• [Requirement]
Below are records that hold pictures; write out only the lines from their start through the line with "nidad alrededor del", exactly, and drop the pictures.

• [Information]
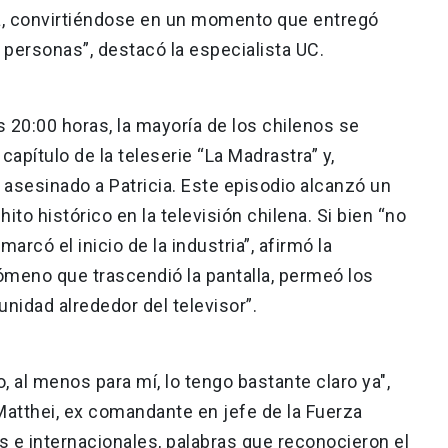
ra, convirtiéndose en un momento que entregó
personas”, destacó la especialista UC.
s 20:00 horas, la mayoría de los chilenos se
capítulo de la teleserie “La Madrastra” y,
 asesinado a Patricia. Este episodio alcanzó un
ito histórico en la televisión chilena. Si bien “no
marcó el inicio de la industria”, afirmó la
meno que trascendió la pantalla, permeó los
nidad alrededor del televisor”.
 al menos para mí, lo tengo bastante claro ya",
Matthei, ex comandante en jefe de la Fuerza
s e internacionales, palabras que reconocieron el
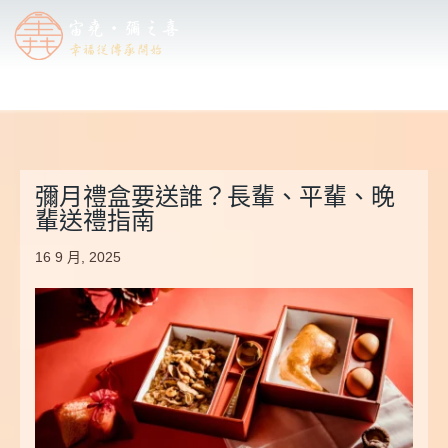
彌月禮盒要送誰？長輩、平輩、晚
輩送禮指南
16 9 月, 2025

• [Solution to the problem]
ra, convirtiéndose en un momento que entregó
personas”, destacó la especialista UC.
s 20:00 horas, la mayoría de los chilenos se
capítulo de la teleserie “La Madrastra” y,
 asesinado a Patricia. Este episodio alcanzó un
ito histórico en la televisión chilena. Si bien “no
marcó el inicio de la industria”, afirmó la
meno que trascendió la pantalla, permeó los
nidad alrededor del televisor”.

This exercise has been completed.